Their mission is to see how the villagers prepare nutritious food using locally found ingredients such as nkhwani, cham’mwamba, kholowa and others.

After touring different activities in the village, it is time to go back. However, just before departure, cracking sounds of drums sound from a distance. The rhythmic beating of drums and other instruments mingle with jubilant singing.

Celebration time: The villagers perform Lupanda dance

However, the group is not aware of the presence of visitors in the village. The small group of dancers push forward on the road, stopping occasionally to dance. Suddenly, the group halts. Today the village has unusual visitors. After some deliberations, the group decides to continue.

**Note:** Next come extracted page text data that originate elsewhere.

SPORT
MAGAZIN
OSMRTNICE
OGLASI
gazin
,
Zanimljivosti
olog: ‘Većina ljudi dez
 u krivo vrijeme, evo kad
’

Then, the dancers go to a house a few metres from the road. Here they perform several dances. There is an initiate from this house who is in simba. So these dancers of lupanda initiation ceremony are going from house to house—dancing and soliciting money.

Lupanda partially resembles Jando,” explains one of the dancers, Jonas Mitengo. “When the initiates are in the bush, we go around the villages performing dances whose intention is to solicit money, food and other materials for the initiates to use in the bush,” he says.

This kind of initiation ceremony is practiced among the Lhomwe people. It is a rite of passage for their young children. The boys are initiated into lupanda while the girls are initiated into msondo or chiputu (just like the Yao).

“This time being school holiday, the Lhomwe seize the opportunity to initiate their children into rites of passage,” says the owner of this house, Enelesi Major. Her son is an initiate. He will come out of simbanext week, just a week before the new academic year opens on September 18 2017.

There is a frenzy of dancing now. Boys and girls, with wild abandon, shake their tender bodies to the admiration of the spectators. The girls are in a class of their own. They do not want to be outclassed by their male counterparts.

The way they gyrate is like they want to stimulate passion from men of lechery. Oh no, they want to achieve recognition, perhaps from some of the visitors who are here.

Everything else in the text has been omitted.